───── Data section

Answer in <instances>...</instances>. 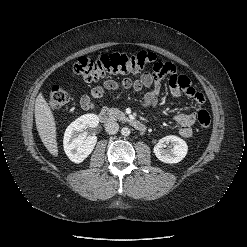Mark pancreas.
<instances>
[{
  "instance_id": "pancreas-1",
  "label": "pancreas",
  "mask_w": 247,
  "mask_h": 247,
  "mask_svg": "<svg viewBox=\"0 0 247 247\" xmlns=\"http://www.w3.org/2000/svg\"><path fill=\"white\" fill-rule=\"evenodd\" d=\"M111 112V118L115 120H124L126 118V115L124 112L120 111L117 108H112L110 110Z\"/></svg>"
}]
</instances>
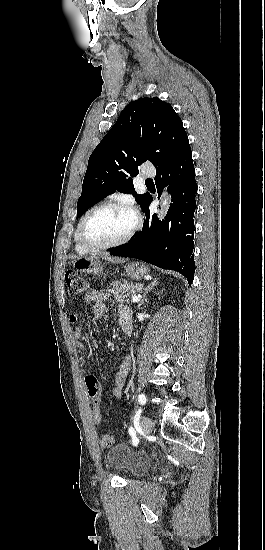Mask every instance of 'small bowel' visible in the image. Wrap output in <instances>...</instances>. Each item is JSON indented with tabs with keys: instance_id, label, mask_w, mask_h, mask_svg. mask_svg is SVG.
I'll list each match as a JSON object with an SVG mask.
<instances>
[{
	"instance_id": "obj_1",
	"label": "small bowel",
	"mask_w": 265,
	"mask_h": 550,
	"mask_svg": "<svg viewBox=\"0 0 265 550\" xmlns=\"http://www.w3.org/2000/svg\"><path fill=\"white\" fill-rule=\"evenodd\" d=\"M85 303H93V316L95 319L102 318L107 310V293L103 290H91L83 298ZM118 311V322L127 335H131L133 331V319H132V310L125 304H120L117 308ZM82 323H80L75 331L74 338L76 340L77 348L85 355L86 358L91 359L93 357V351L89 349L82 341ZM131 360L129 357H124L118 367V370L115 374L114 384L112 387V395L116 398H120L123 394V386L130 370ZM102 418V417H101ZM99 423V421L94 420Z\"/></svg>"
}]
</instances>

──────────

Transcription of the lines from the one with "Mask every instance" through the end of the entries is required, exact and with no pictures.

Mask every instance of 'small bowel' visible in the image. Wrap output in <instances>...</instances>. Each item is JSON indented with tabs with keys: instance_id, label, mask_w, mask_h, mask_svg. mask_svg is SVG.
I'll list each match as a JSON object with an SVG mask.
<instances>
[{
	"instance_id": "obj_1",
	"label": "small bowel",
	"mask_w": 265,
	"mask_h": 550,
	"mask_svg": "<svg viewBox=\"0 0 265 550\" xmlns=\"http://www.w3.org/2000/svg\"><path fill=\"white\" fill-rule=\"evenodd\" d=\"M85 303H93V316L95 319L102 318L107 310V293L103 290H91L83 298ZM118 311V322L127 335H131L133 331V319H132V310L125 304H120L117 308ZM82 323H80L75 331L74 338L76 340L77 348L85 355L86 358L91 359L93 357V351L89 349L82 341ZM131 360L129 357H124L118 367V370L115 374L114 384L112 387V395L116 398H120L123 394V386L130 370ZM102 418V417H101ZM99 423V421L94 420Z\"/></svg>"
}]
</instances>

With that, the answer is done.